Leadership & Listening: Lessons from Rik Dugan
Reflection on Leadership Call
The questions given to ponder: What did you learn from being in conversation with this individual? What did you learn or realize about interviewing? What are a few key takeaways or gems of thought from your interviewee?
Leadership as evidenced throughout the other elements of this Capstone Project, iterates from the commitment to listening. The ability to silence one’s inner desire to define what or how leadership looks like, and learn from the multiple voices and actors that are present in the world around us. For my leadership learning call, I had the honor to speak with Rik Dugan, Head of School of Princeton Academy of Sacred Heart located in Princeton, New Jersey. While our conversation could have gone on for hours, I am most appreciative of Rik’s spirit, energy, and camaraderie, particularly as we both work in boys’ education and share the collective purpose of educating young men for the purpose of centering others rather than themselves.
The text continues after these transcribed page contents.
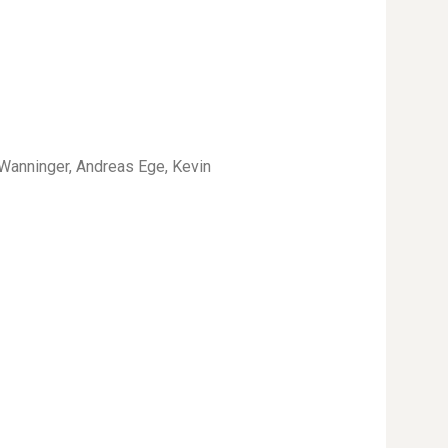
anninger, Andreas Ege, Kevin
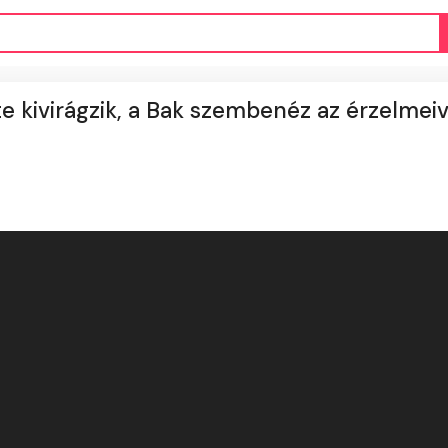
e kivirágzik, a Bak szembenéz az érzelmeiv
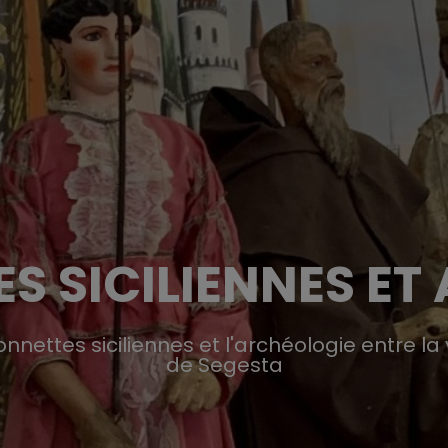
S SICILIENNES ET
nnettes siciliennes et l'archéologie entre la 
de Segesta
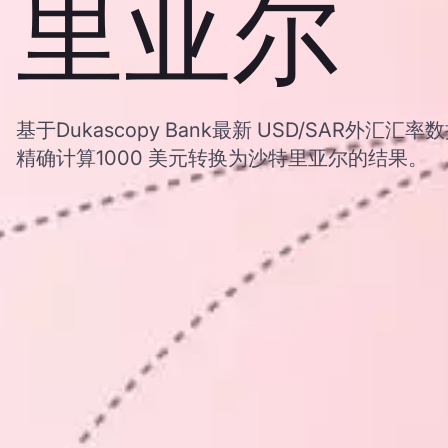
里亚尔
基于Dukascopy Bank最新 USD/SAR外
精确计算1000 美元转换为沙特里亚尔的结果。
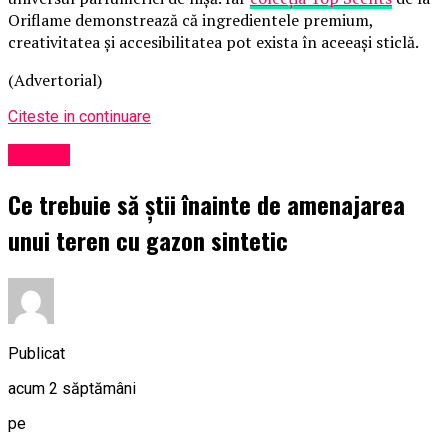
Oriflame demonstrează că ingredientele premium,
creativitatea și accesibilitatea pot exista în aceeași sticlă.
(Advertorial)
Citeste in continuare
Afaceri
Ce trebuie să știi înainte de amenajarea
unui teren cu gazon sintetic
Publicat
acum 2 săptămâni
pe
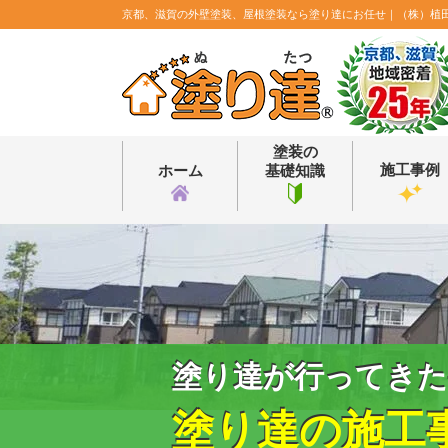
京都、滋賀の外壁塗装、屋根塗装なら塗り達にお任せ｜（株）植
塗装の
施工事例
ホーム
基礎知識
塗り達が行ってきた
塗り達の施工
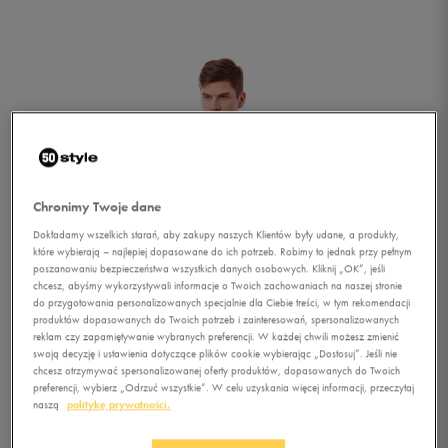
Chronimy Twoje dane
Dokładamy wszelkich starań, aby zakupy naszych Klientów były udane, a produkty,
które wybierają – najlepiej dopasowane do ich potrzeb. Robimy to jednak przy pełnym
poszanowaniu bezpieczeństwa wszystkich danych osobowych. Kliknij „OK”, jeśli
chcesz, abyśmy wykorzystywali informacje o Twoich zachowaniach na naszej stronie
do przygotowania personalizowanych specjalnie dla Ciebie treści, w tym rekomendacji
produktów dopasowanych do Twoich potrzeb i zainteresowań, spersonalizowanych
reklam czy zapamiętywanie wybranych preferencji. W każdej chwili możesz zmienić
swoją decyzję i ustawienia dotyczące plików cookie wybierając „Dostosuj”. Jeśli nie
chcesz otrzymywać spersonalizowanej oferty produktów, dopasowanych do Twoich
1/5
preferencji, wybierz „Odrzuć wszystkie”. W celu uzyskania więcej informacji, przeczytaj
naszą
politykę prywatności.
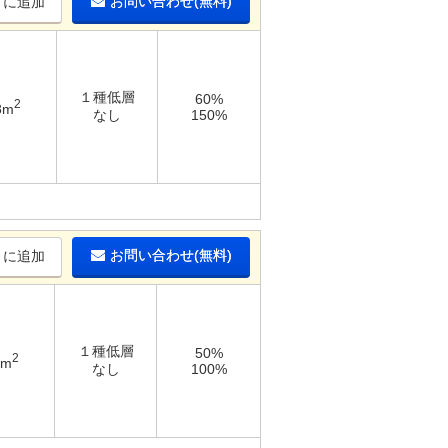
お問い合わせ(無料)
りに追加
１種低層
60%
2
8m
なし
150%
お問い合わせ(無料)
りに追加
１種低層
50%
2
6m
なし
100%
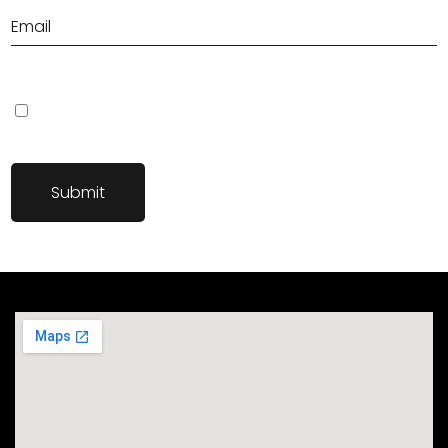
Save my name, email, and website in this browser for the next
time I comment.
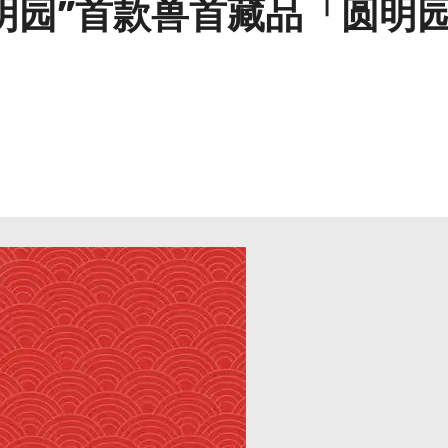
明园”首款兽首藏品「圆明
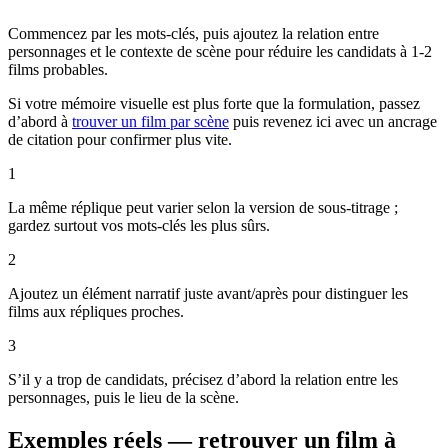
Commencez par les mots-clés, puis ajoutez la relation entre
personnages et le contexte de scène pour réduire les candidats à 1-2
films probables.
Si votre mémoire visuelle est plus forte que la formulation, passez
d’abord à
trouver un film par scène
puis revenez ici avec un ancrage
de citation pour confirmer plus vite.
1
La même réplique peut varier selon la version de sous-titrage ;
gardez surtout vos mots-clés les plus sûrs.
2
Ajoutez un élément narratif juste avant/après pour distinguer les
films aux répliques proches.
3
S’il y a trop de candidats, précisez d’abord la relation entre les
personnages, puis le lieu de la scène.
Exemples réels — retrouver un film à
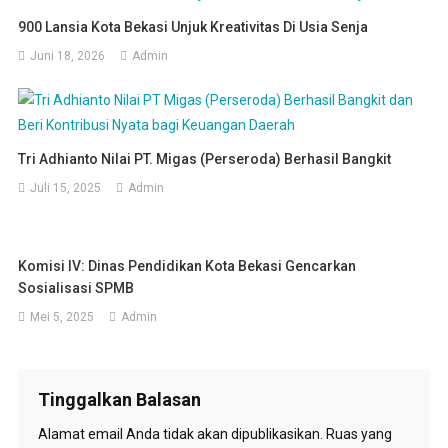
900 Lansia Kota Bekasi Unjuk Kreativitas Di Usia Senja
Juni 18, 2026
Admin
Tri Adhianto Nilai PT. Migas (Perseroda) Berhasil Bangkit
Juli 15, 2025
Admin
Komisi IV: Dinas Pendidikan Kota Bekasi Gencarkan
Sosialisasi SPMB
Mei 5, 2025
Admin
Tinggalkan Balasan
Alamat email Anda tidak akan dipublikasikan.
Ruas yang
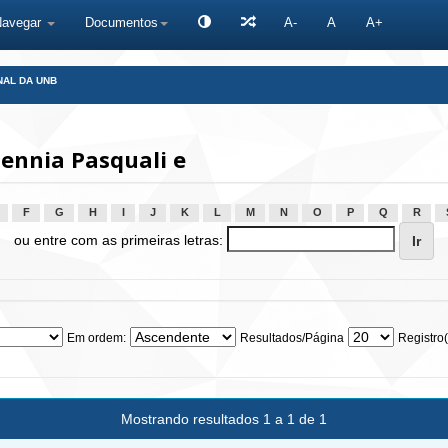
Navegar
Documentos
A-
A
A+
NAL DA UNB
ennia Pasquali e
F
G
H
I
J
K
L
M
N
O
P
Q
R
ou entre com as primeiras letras:
Em ordem:
Resultados/Página
Registro(
Mostrando resultados 1 a 1 de 1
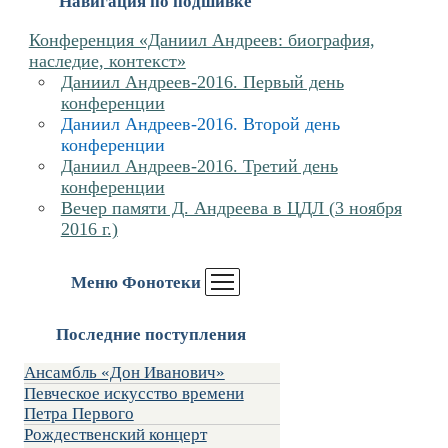
Навигация по подшивке
Конференция «Даниил Андреев: биография,
наследие, контекст»
Даниил Андреев-2016. Первый день
конференции
Даниил Андреев-2016. Второй день
конференции
Даниил Андреев-2016. Третий день
конференции
Вечер памяти Д. Андреева в ЦДЛ (3 ноября
2016 г.)
Меню Фонотеки
Последние поступления
Ансамбль «Дон Иванович»
Певческое искусство времени
Петра Первого
Рождественский концерт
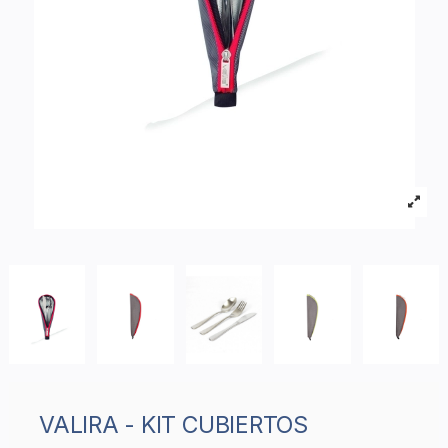
VALIRA - KIT CUBIERTOS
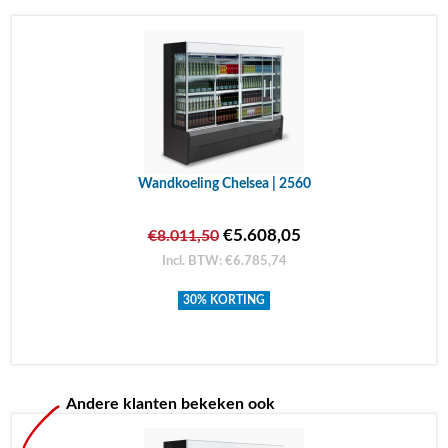
Wandkoeling Chelsea | 2560
€5.608,05
€8.011,50
Incl. BTW: €6.785,74
30% KORTING
Andere klanten bekeken ook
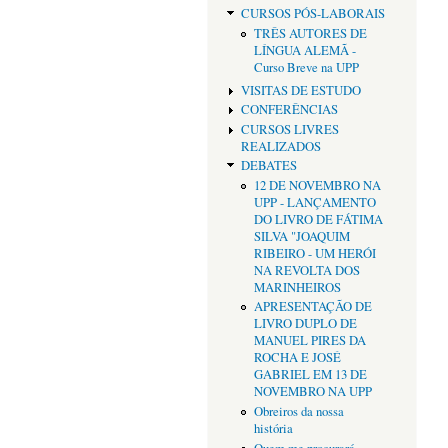
CURSOS PÓS-LABORAIS
TRÊS AUTORES DE
LÍNGUA ALEMÃ -
Curso Breve na UPP
VISITAS DE ESTUDO
CONFERÊNCIAS
CURSOS LIVRES
REALIZADOS
DEBATES
12 DE NOVEMBRO NA
UPP - LANÇAMENTO
DO LIVRO DE FÁTIMA
SILVA "JOAQUIM
RIBEIRO - UM HERÓI
NA REVOLTA DOS
MARINHEIROS
APRESENTAÇÃO DE
LIVRO DUPLO DE
MANUEL PIRES DA
ROCHA E JOSÉ
GABRIEL EM 13 DE
NOVEMBRO NA UPP
Obreiros da nossa
história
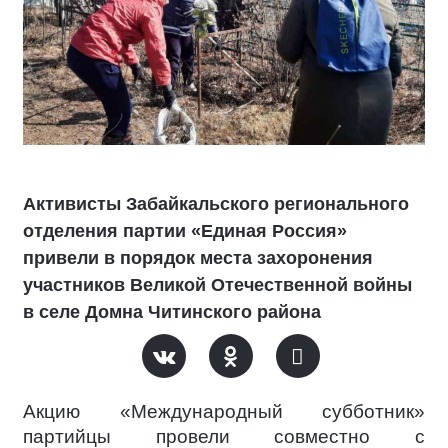
Активисты Забайкальского регионального
отделения партии «Единая Россия»
привели в порядок места захоронения
участников Великой Отечественной войны
в селе Домна Читинского района
Акцию «Международный субботник»
партийцы провели совместно с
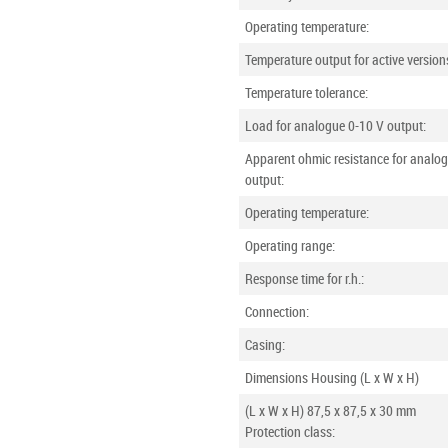
Operating temperature:
Temperature output for active version
Temperature tolerance:
Load for analogue 0-10 V output:
Apparent ohmic resistance for analo
output:
Operating temperature:
Operating range:
Response time for r.h.:
Connection:
Casing:
Dimensions Housing (L x W x H)
(L x W x H) 87,5 x 87,5 x 30 mm
Protection class:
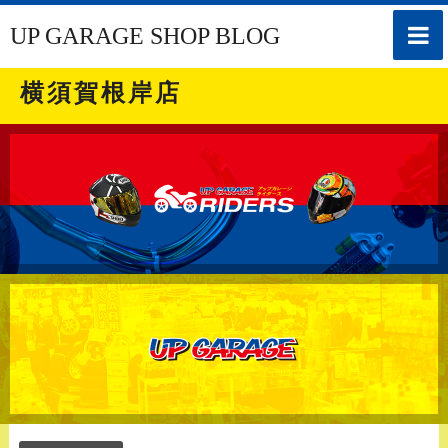
toggle
UP GARAGE SHOP BLOG
naviga
横須賀根岸店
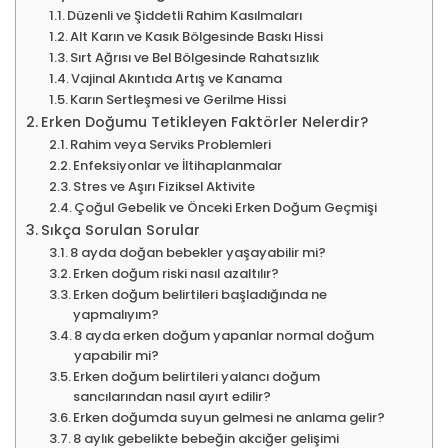
Düzenli ve Şiddetli Rahim Kasılmaları
Alt Karın ve Kasık Bölgesinde Baskı Hissi
Sırt Ağrısı ve Bel Bölgesinde Rahatsızlık
Vajinal Akıntıda Artış ve Kanama
Karın Sertleşmesi ve Gerilme Hissi
Erken Doğumu Tetikleyen Faktörler Nelerdir?
Rahim veya Serviks Problemleri
Enfeksiyonlar ve İltihaplanmalar
Stres ve Aşırı Fiziksel Aktivite
Çoğul Gebelik ve Önceki Erken Doğum Geçmişi
Sıkça Sorulan Sorular
8 ayda doğan bebekler yaşayabilir mi?
Erken doğum riski nasıl azaltılır?
Erken doğum belirtileri başladığında ne
yapmalıyım?
8 ayda erken doğum yapanlar normal doğum
yapabilir mi?
Erken doğum belirtileri yalancı doğum
sancılarından nasıl ayırt edilir?
Erken doğumda suyun gelmesi ne anlama gelir?
8 aylık gebelikte bebeğin akciğer gelişimi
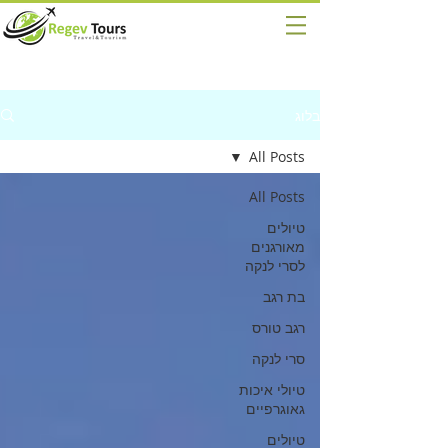
בלוג
All Posts
All Posts
טיולים
מאורגנים
לסרי לנקה
בת רגב
רגב טורס
סרי לנקה
טיולי איכות
גאוגרפיים
טיולים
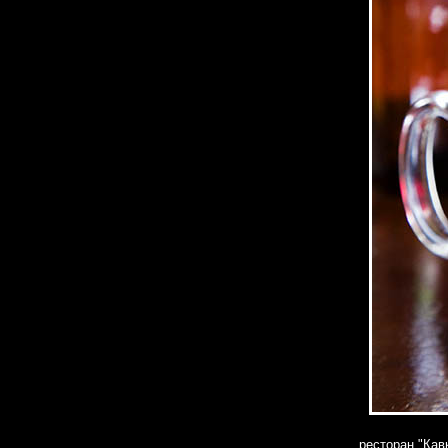
ресторан "Кав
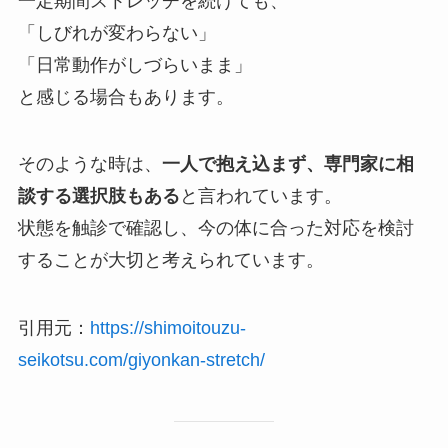
一定期間ストレッチを続けても、
「しびれが変わらない」
「日常動作がしづらいまま」
と感じる場合もあります。
そのような時は、
一人で抱え込まず、専門家に相
談する選択肢もある
と言われています。
状態を触診で確認し、今の体に合った対応を検討
することが大切と考えられています。
引用元：
https://shimoitouzu-
seikotsu.com/giyonkan-stretch/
Our conversation had the main throughlines of purpose, passion, and vocation, majorly because we both found ourselves called to this work for the main reason of being committed to a purpose that iterated from loving intentionally, centering a passion for excellence, and a vocation to lead and serve because that is where we both found our best selves. The below reflections are my thoughts on our conversation and the lessons I learned from our time together.
Reflection #1: Purpose
Throughout our conversation, particularly because we both engage with boy’s schools, Rik mentioned the purpose of a boy’s school being beyond the conception of self. Moreover, the point of these institutions was not to maintain hegemonic conceptions of power and class, but to question what is possible when we think about a boy’s education differently? For example, upon reflecting and sharing his story Rik helped to identify that much of his purpose iterated from people and places that grounded his identity. Because of these grounding experiences, he was able to develop an internal compass that guides both who he is as an educator, but also as a leader. For me, this was helpful because I find too often that purpose gets silenced when we are called to perform. In my experience, purpose tends to get minimized when people consider how to stay relevant or important or of market value. There is joy in knowing that our value grows from the seeds of purpose we sow, not our understanding of our market value. I was comforted to learn through the call with Rik that purpose is one of the guiding principles, that when we subscribe fully to it, we allow ourselves to be the best version of ourselves possible.
Reflection #2: Passion
On July 1, 2021, I will begin my tenure as the Middle School Head at the Browning School. During our call, I asked Rik to share reflections and advice for me as this will be my first division head role and I am aware of the dynamics of being Black, male, and a millennial, specifically in the independent school market of New York City boy’s schools. Rik offered several frames of thought that inform much of my passion for boy’s education and being an educator writ large. For the sake of clarity, Rik’s offerings were: “Be you, they need you, your example, more than your word, have fun , find the wind in your sails and anchors, listen to people’s stories, get to know every boy as best as possible, and tool belt and compass.” Each of these guideposts impacted me, but what sat with me most was to “be you, they need you.” As a Black man, I have been trained through most of my professional experience to show up as something palatable for dominant culture. Whether that was being educated at the ‘right schools’ or even intonating my voice in the ‘right’ way to seem more acceptable to white folks, I have learned that much of my existence has been for the pleasure of others and not for the passions I hold. This phone call, while short, called me back to consider my why. I am not here to be an artificial creation of myself, I am here to be Ronald Taylor, the grandchild of refugees from the American South, the product of Hempstead, New York, and most importantly the person who is fully able to love and educate children because of my inherent gifts and commitments, not my performances. That passion is what calls me to lead in schools to bring the same out of the students and adults I get the pleasure of interfacing with on a daily basis.
Reflection #3: Vocation
The final take away that I gleaned from my conversation with Rik was centered around an understanding of vocation or, calling. While Rik leads at a school affiliated with the order of the Sacred Heart, that has a specific mission and alignment, we spent considerable time thinking about the elements of what draws us to educate, in this moment of time. I found that Rik’s calling was rooted in experiences with teachers, coaches and other caregivers who gave him the capacity to believe in greater. I, too, shared that throughline. I know that my calling to be an educator and more specifically an educator of young men and boys in my next chapter comes from the lineage of educators that paved the way for me such as my grandfather Raymond Wallace Terry, Sr., Dr. Timothy K. Eatman, and countless others. That lineage of vocation has called me to remember that my purpose is to educate with intention and an awareness that I in fact come from a story and line of amazing people who thought bigger and better was possible - because it is.